A 35,000 square foot recreation complex in a small, isolated town on the Burin Peninsula in Newfoundland is the first “full building” in that province to achieve a LEED Gold certification.
About 130 kilometres off the Trans-Canada Highway, the $16.5 million Marystown YMCA is striking a cord with the town of about 5,500 residents. It features a 25-metre pool, gymnasium, walking track and weight room, and many of the spaces have floor-to-ceiling glazing facing onto outdoor green space.
To meet the LEED Gold standard, the design and building team scored many of its LEED points through optimized energy performance features, says Richard Symonds, project architect, LAT49 Architecture, the St. John’s based architect and prime consultant for the project.
One of those features is a geothermal system that heats the building, its domestic water supply and the centre’s pool. “The inline electric pool heaters — basically giant electric kettles — are hardly ever on because the geothermal system is able to keep the pool water warm enough,” he says.
Based on the LEED criteria including energy modeling, the building was projected to achieve a 49 percent energy cost reduction over an ASHRAE 90.1 baseline building. But Symonds says after operating almost two years, the building is “performing even better…That’s quite an achievement, considering that the swimming pool uses a huge amount of energy.”
The geothermal system consists of a glycol-fed chilled water loop installed from the building into boreholes in the parking lot to a depth of about 500 feet. Heat pumps are located throughout the complex to distribute heat.
Another key LEED element is the building’s stormwater management system. From the roof, stormwater is directed to an infiltration gallery of perforated pipes underground and the centre’s parking lots are “sheet drained” into bioswales.
A Blivet Unit — a sewage treatment system package buried underground — treats the facility’s solid wastes “to useable gray water” standard, Symonds says, adding that without the treatment system, the municipality’s sewage plant would have been “overwhelmed.”
He says waste heat pipes were installed into the rec centre to accommodate possible heat transfer from a new arena, should one be built in the future.
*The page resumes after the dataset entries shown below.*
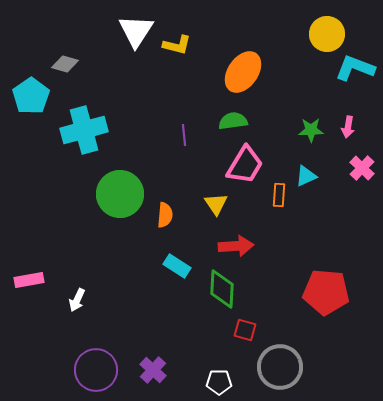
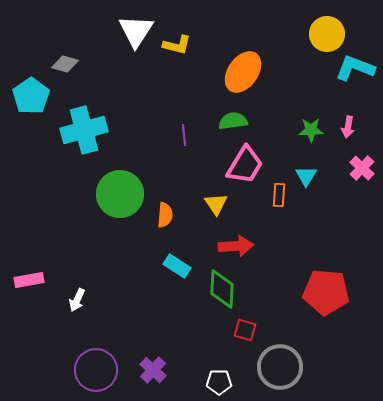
cyan triangle: rotated 35 degrees counterclockwise
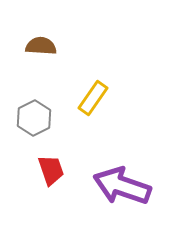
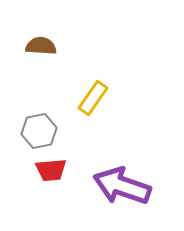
gray hexagon: moved 5 px right, 13 px down; rotated 16 degrees clockwise
red trapezoid: rotated 104 degrees clockwise
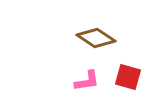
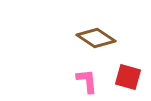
pink L-shape: rotated 88 degrees counterclockwise
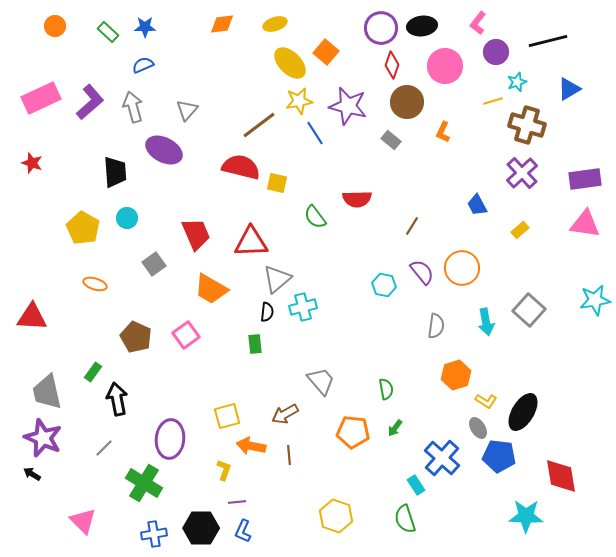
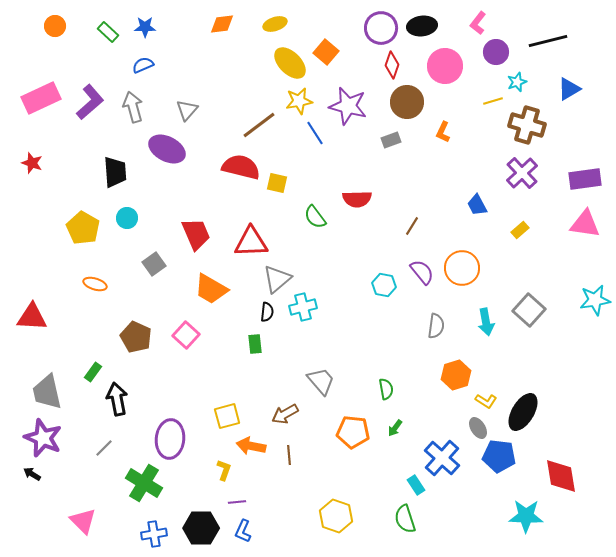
gray rectangle at (391, 140): rotated 60 degrees counterclockwise
purple ellipse at (164, 150): moved 3 px right, 1 px up
pink square at (186, 335): rotated 12 degrees counterclockwise
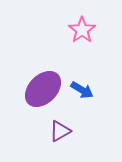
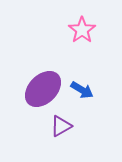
purple triangle: moved 1 px right, 5 px up
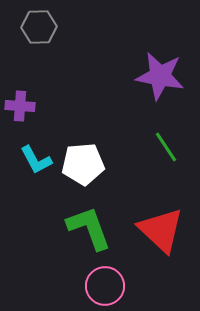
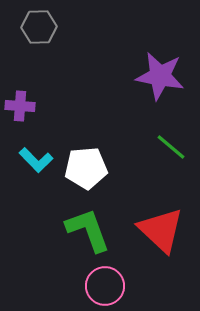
green line: moved 5 px right; rotated 16 degrees counterclockwise
cyan L-shape: rotated 16 degrees counterclockwise
white pentagon: moved 3 px right, 4 px down
green L-shape: moved 1 px left, 2 px down
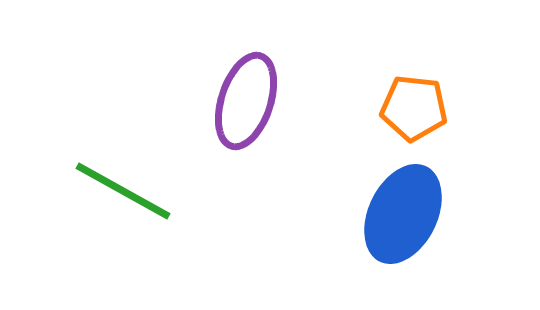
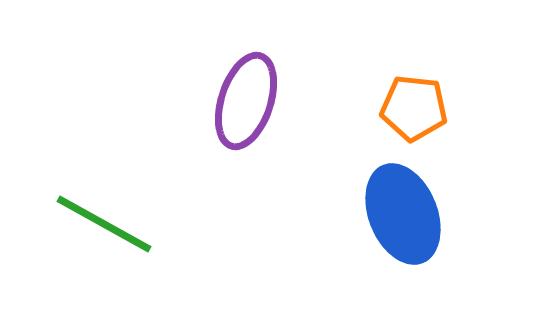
green line: moved 19 px left, 33 px down
blue ellipse: rotated 48 degrees counterclockwise
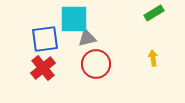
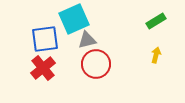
green rectangle: moved 2 px right, 8 px down
cyan square: rotated 24 degrees counterclockwise
gray triangle: moved 2 px down
yellow arrow: moved 3 px right, 3 px up; rotated 21 degrees clockwise
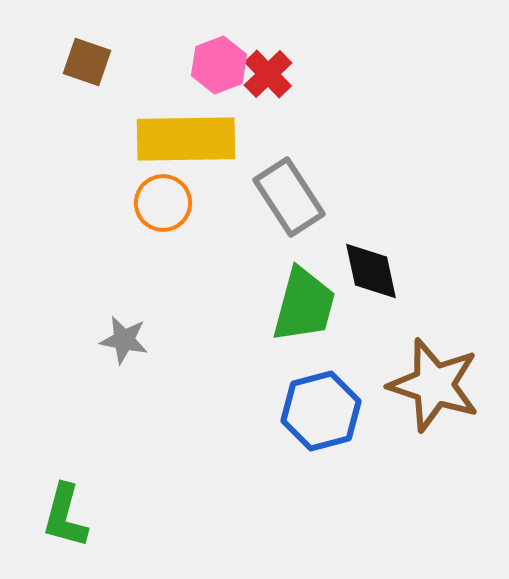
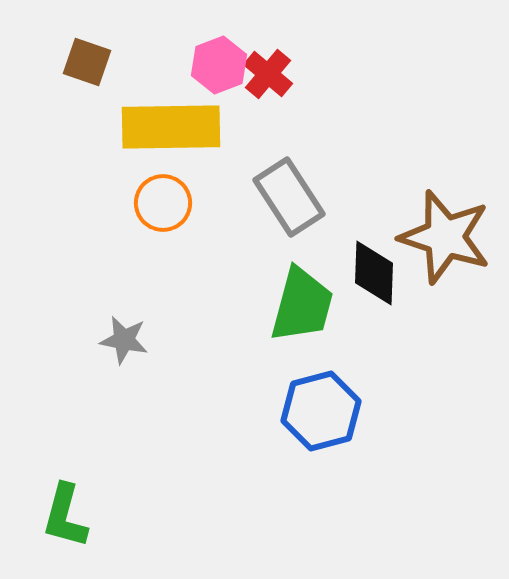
red cross: rotated 6 degrees counterclockwise
yellow rectangle: moved 15 px left, 12 px up
black diamond: moved 3 px right, 2 px down; rotated 14 degrees clockwise
green trapezoid: moved 2 px left
brown star: moved 11 px right, 148 px up
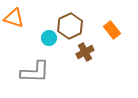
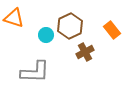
cyan circle: moved 3 px left, 3 px up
Constructed on a former brownfield site, the structural steel building with concrete block and metal stud infill is clad in corrugated metal siding with wood veneer panelling and curtainwall glazing.
Symonds says general contractor Pomerleau completed the project ahead of schedule — not an easy task because many of the building supplies, materials and equipment were from St. John’s, 340 kilometres away. “It added costs and time issues.”
Low-flow fixtures and 80 percent of the occupied spaces rely on daylight harvesting that dims lighting when it is bright outdoors.
Symonds says it was important to provide natural lighting throughout the building. Virtually every “regular occupied space has views to perimeter glazing. When you are in the pool, you could almost be fooled into thinking you are outdoors because there is a lot of floor-to-ceiling glass which connects you to the (outdoor) green space.”
LAT49 was retained in 2009 to do building audits of Marystown’s aging rec facilities, including a pool facility in poor condition and an old but well-built arena.
The Town of Marystown invested about $2 million in the new recreation centre project, with other funding from provincial, federal and private sources.
Symonds says the town’s mayor Sam Synard was instrumental in getting the project off the ground. “He is a visionary who said at the beginning there is no reason why Marystown and the Burin Peninsula can’t have a first-class recreation centre the same as you could have anywhere else in Canada.”
Key consultants on the job include: Core Engineering Inc., mechanical and electrical engineering; Morrison Hershfield Ltd., structural engineering and LEED AP; and EXP, civil engineering.